しかし、このような期間を設けても本人が復帰を焦ってしまうなど、本人や周囲が思う以上に復職へのハードルは高いのが実状です。リワークへの理解を深め、休職者がスムーズに復職できるようにすることや、再休職を予防することが必要でしょう。
うつ病の方が受けられるリワーク支援の種類とメリット・デメリット
リワーク支援は、医療機関や障害者職業センター、民間の就労移行支援事業所などで受けることができます。
期間は回復状況によって異なりますが、医療機関でのリワーク支援の場合、3~7か月が目安と言われています。
職場復帰は休職者にとって、とても高いハードルです。通勤の負担や職場での緊張感が症状を再発させ、再休職してしまう方も少なくありません。
リワーク支援を行う主体によって、プログラムの内容や特徴が異なります。違いを知ったうえで自分に合うリワーク支援を選択しましょう。
医療機関で実施するリワーク支援(医療リワーク)
精神科・心療内科で行うリワークプログラムは、病状の回復と再発防止を軸としています。復職の準備ができることが特徴で、復職支援に特化したプログラムが実施され、医療専門職による医学的リハビリテーションとして実施します。
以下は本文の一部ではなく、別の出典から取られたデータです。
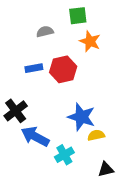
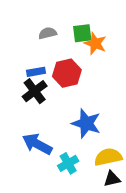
green square: (78, 16) -> (82, 33), moved
black cross: (16, 111) -> (35, 91), moved
yellow semicircle: (96, 135) -> (108, 157), moved, size x1.5

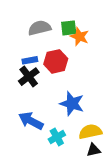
gray semicircle: (48, 33) -> (40, 28), size x1.5

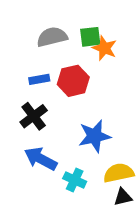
black cross: (29, 77) -> (34, 116), moved
blue star: (72, 104) -> (95, 136), turned -30
cyan cross: (57, 137) -> (75, 180), turned -35

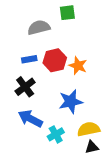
green square: (90, 37) -> (67, 13), moved
orange star: (104, 48) -> (78, 66), moved
cyan cross: (75, 180) -> (56, 134), turned 35

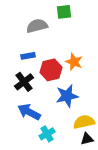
red hexagon: (55, 60) -> (51, 70), moved
cyan cross: (56, 134) -> (47, 134), moved

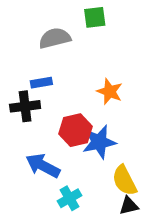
red hexagon: (51, 70) -> (75, 130), moved
black cross: (24, 82) -> (25, 106), moved, turned 30
yellow semicircle: (84, 122) -> (124, 180), turned -105

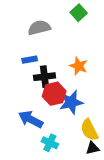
green square: (95, 17) -> (79, 13), moved, turned -35
black cross: (25, 106) -> (45, 77), moved
cyan cross: (70, 198) -> (50, 143), turned -35

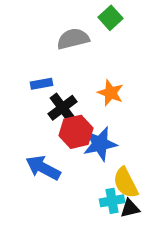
gray semicircle: (39, 28) -> (73, 39), moved
black cross: (45, 77) -> (62, 108), turned -30
cyan cross: (50, 143) -> (112, 201), moved, turned -35

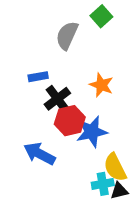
gray semicircle: (73, 39) -> (67, 35), turned -52

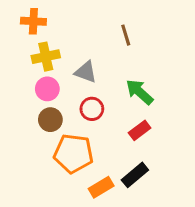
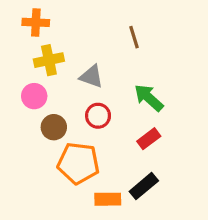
pink circle: (47, 89) -> (34, 96), moved
orange rectangle: (101, 187) -> (108, 199), turned 30

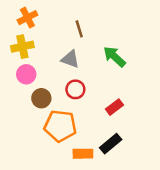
orange cross: (36, 22) -> (27, 18), turned -30
brown line: (134, 37) -> (79, 29), moved
yellow cross: (49, 60) -> (22, 47), moved
green arrow: (149, 98) -> (114, 57), moved

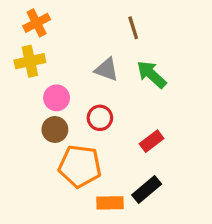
brown line: (79, 29) -> (133, 28), moved
gray triangle: (70, 59) -> (107, 69), moved
pink circle: (26, 74) -> (57, 98), moved

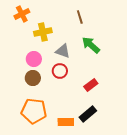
yellow cross: (30, 61) -> (43, 32), moved
gray triangle: (107, 69) -> (63, 51), moved
orange pentagon: (80, 166) -> (34, 111), moved

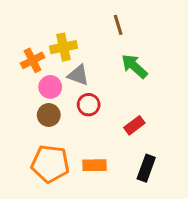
orange cross: (22, 14) -> (32, 60), moved
gray triangle: (63, 51) -> (78, 75), moved
black rectangle: (88, 114) -> (146, 168), moved, turned -30
orange rectangle: (66, 122) -> (95, 165), moved

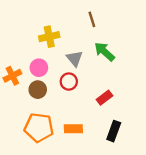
orange cross: (32, 60) -> (12, 76), moved
gray triangle: (78, 75) -> (75, 59), moved, turned 30

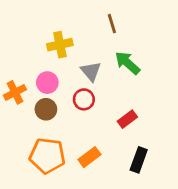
orange rectangle: (73, 129) -> (89, 157), turned -36

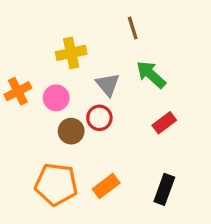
orange cross: (15, 92) -> (18, 91), moved
brown circle: (46, 109) -> (71, 131), moved
red rectangle: (127, 119) -> (164, 123), moved

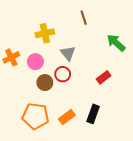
green arrow: (151, 75) -> (116, 43), moved
black rectangle: (164, 189) -> (93, 114), moved

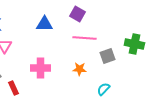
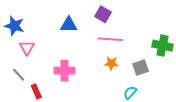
gray square: (107, 56) -> (141, 67), moved
orange star: (79, 69) -> (111, 63), moved

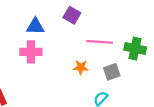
pink line: (110, 39) -> (100, 42), moved
pink cross: (64, 71) -> (31, 52), moved

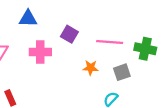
purple square: (72, 15) -> (69, 34), moved
blue triangle: (35, 26) -> (28, 19), moved

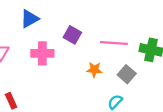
blue triangle: (28, 19) -> (30, 19), turned -30
gray square: (122, 72) -> (127, 74), turned -30

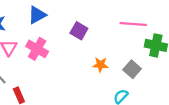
pink line: (114, 43) -> (133, 24), moved
pink cross: (42, 53) -> (37, 49), moved, turned 30

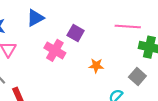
pink cross: (37, 49) -> (55, 50), moved
gray square: (132, 69) -> (137, 76), moved

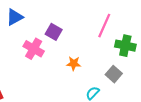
pink line: (128, 27) -> (104, 26), turned -70

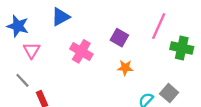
purple square: (54, 32) -> (119, 38), moved
gray square: (114, 74) -> (169, 93), moved

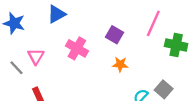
pink triangle: (32, 50) -> (36, 56), moved
gray line: (22, 80) -> (17, 68), moved

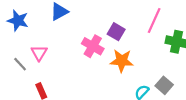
pink cross: (77, 48) -> (93, 46), moved
orange star: (120, 64) -> (122, 61), size x1.5

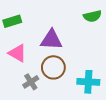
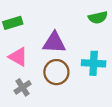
gray cross: (31, 82) -> (23, 87), moved
cyan cross: (88, 82) -> (94, 63), moved

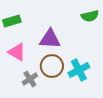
cyan cross: (94, 63) -> (79, 70), moved, turned -30
gray cross: (23, 87) -> (30, 79), moved

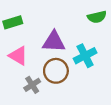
cyan cross: (79, 70) -> (85, 56), moved

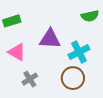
brown circle: (56, 71) -> (73, 78), moved

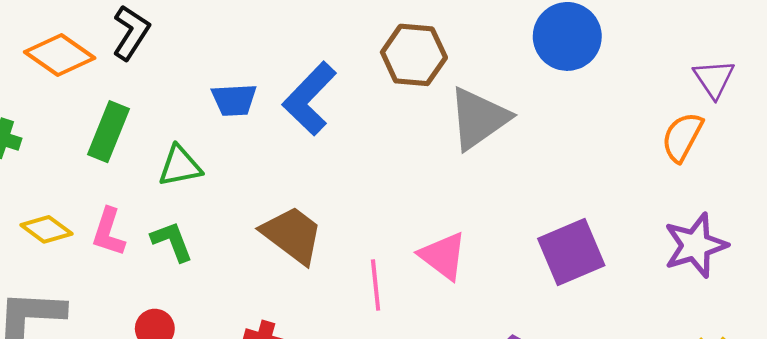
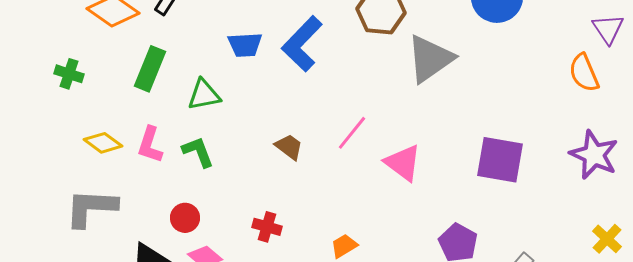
orange semicircle: (682, 137) -> (584, 73), turned -51
brown trapezoid: (292, 235) -> (289, 147), size x0.6
purple star: (695, 245) -> (594, 155), turned -30
purple square: (571, 252) -> (500, 160), turned 33
pink line: (376, 285) -> (352, 133), moved, turned 45

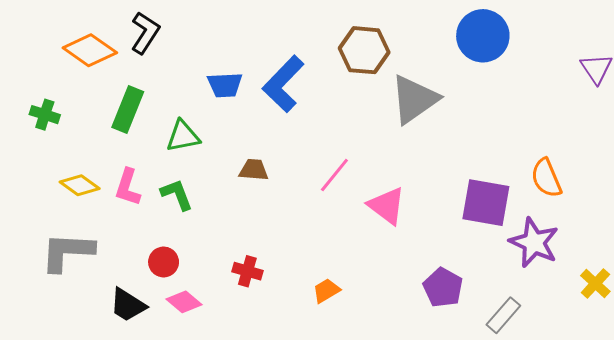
orange semicircle: (584, 73) -> (546, 178), moved
brown trapezoid: (289, 147) -> (254, 170), moved, turned -32
purple star: (594, 155) -> (534, 243), moved

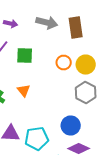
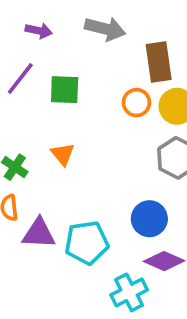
brown rectangle: (76, 28) -> (159, 62), moved

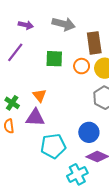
green square: (65, 90) -> (54, 59), moved
purple triangle: (39, 233) -> (35, 118), moved

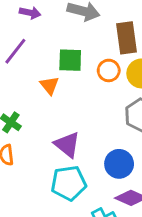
orange triangle: (39, 96) -> (49, 85), moved
purple triangle: (35, 118) -> (67, 145), moved, turned 36

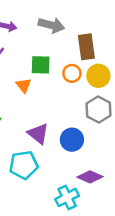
blue circle: (119, 164) -> (72, 140), moved
cyan pentagon: (69, 183) -> (24, 165), moved

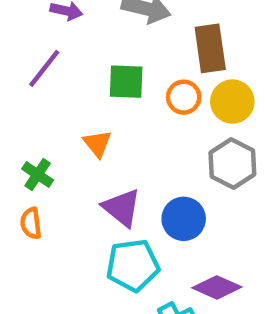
orange triangle: (24, 85) -> (97, 144), moved
cyan pentagon: (24, 165) -> (133, 265), moved

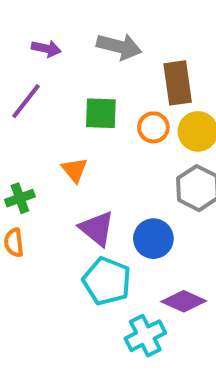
green cross: (38, 175) -> (20, 198), turned 36
cyan pentagon: (133, 265) -> (107, 281), turned 30

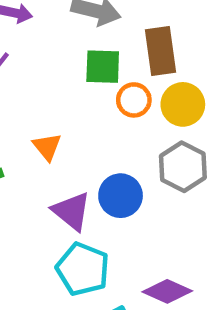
green square: (101, 113) -> (103, 67), moved
blue circle: (153, 239) -> (121, 196), moved

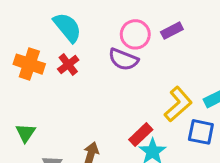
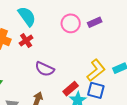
purple semicircle: (123, 59) -> (45, 69), moved
blue square: (201, 132) -> (96, 90), moved

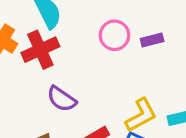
red cross: (26, 41) -> (40, 50), size x1.6

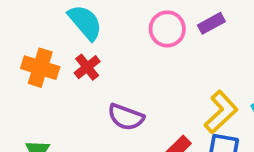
red cross: (40, 50) -> (87, 67), size x0.6

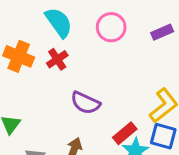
pink circle: (167, 29) -> (111, 27), moved

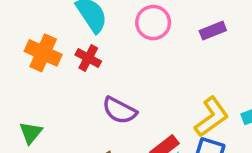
red cross: (57, 59) -> (88, 58), turned -30

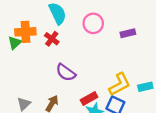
orange cross: (43, 53) -> (25, 32), turned -36
green triangle: (31, 133) -> (15, 43), moved

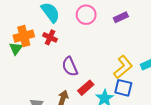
purple semicircle: (66, 72) -> (70, 67), turned 42
red rectangle: (89, 99) -> (86, 88), moved

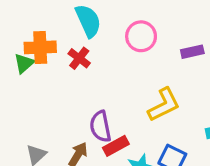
purple semicircle: (70, 67) -> (100, 126), moved
yellow L-shape: (123, 67) -> (164, 105), moved

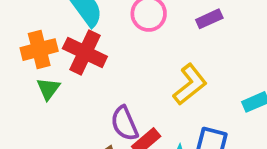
red cross: (79, 58) -> (85, 52), size x1.6
green triangle: (24, 63) -> (48, 89), moved

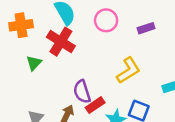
orange cross: (39, 50) -> (21, 25), moved

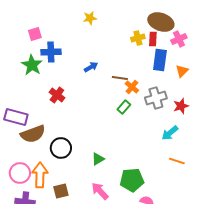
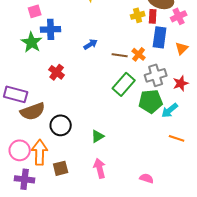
orange cross: (132, 87) -> (139, 54), moved
green rectangle: (124, 107) -> (124, 84), size x1.6
green pentagon: (132, 180) -> (151, 101), moved
pink arrow: (100, 191) -> (100, 168), turned 30

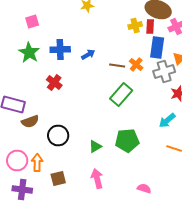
blue cross: (51, 29) -> (60, 50), moved
gray cross: (156, 75) -> (164, 72), moved
green pentagon: (151, 101) -> (127, 140), moved
brown semicircle: (33, 111) -> (30, 122), size x0.7
orange arrow: (40, 152) -> (37, 162), size x0.7

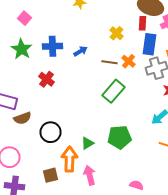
pink square: (32, 22) -> (24, 18), turned -32
yellow cross: (135, 26) -> (116, 33), moved, turned -32
orange arrow: (37, 162) -> (70, 159), moved, size x1.4

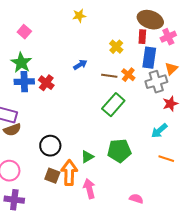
blue cross: (52, 46) -> (24, 82), moved
red cross: (46, 79) -> (46, 83), moved
brown semicircle: (22, 118) -> (12, 130), moved
brown square: (50, 175) -> (52, 176), moved, turned 35

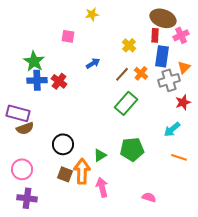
pink square: (24, 32) -> (68, 36), moved, turned -32
brown line: (109, 76) -> (122, 74), turned -56

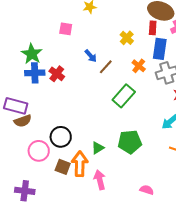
blue arrow: (93, 63) -> (91, 56), turned 80
brown line: (122, 74) -> (106, 67), moved
pink circle: (22, 169) -> (39, 151), moved

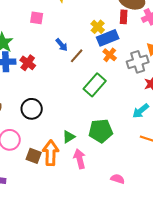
blue rectangle: (160, 49) -> (108, 38), moved, turned 60
black circle: (61, 137) -> (32, 109), moved
pink arrow: (100, 180) -> (80, 159), moved

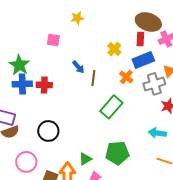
blue rectangle: (108, 38) -> (143, 60), moved
brown line: (77, 56) -> (93, 78), turned -35
red cross: (28, 63) -> (44, 85), turned -35
cyan arrow: (141, 111) -> (157, 133), turned 48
健康保険制度や自立支援医療制度を利用でき、費用の一部自己負担があります。
メリット
- 専門医や保健師、看護師、臨床心理士等、スタッフには専門家が多いので安心感がある。
- リハビリの意味合いが強く、再休職の予防が最終目標。
- プログラム内には症状の安定と回復を目的としている。
デメリット
- 復職する意欲がある休職者が対象なので、失業中の方は医療機関主体のリワーク支援を利用できない。
- リワーク支援を実施している医療機関は限られているため、支援を利用する場合、通院先や主治医の変更が必要。
- 費用は一部自己負担がある(健康保険制度や自立医療支援制度は利用できる)。
就労移行支援事業所など、民間で実施するリワーク支援
就労移行支援事業所は、障がいなどの働きづらさを抱えている方が一般企業への就労を目指してスキルや知識を身につける施設ですが、中には休職者のためにリワーク支援を実施している事業所もあります。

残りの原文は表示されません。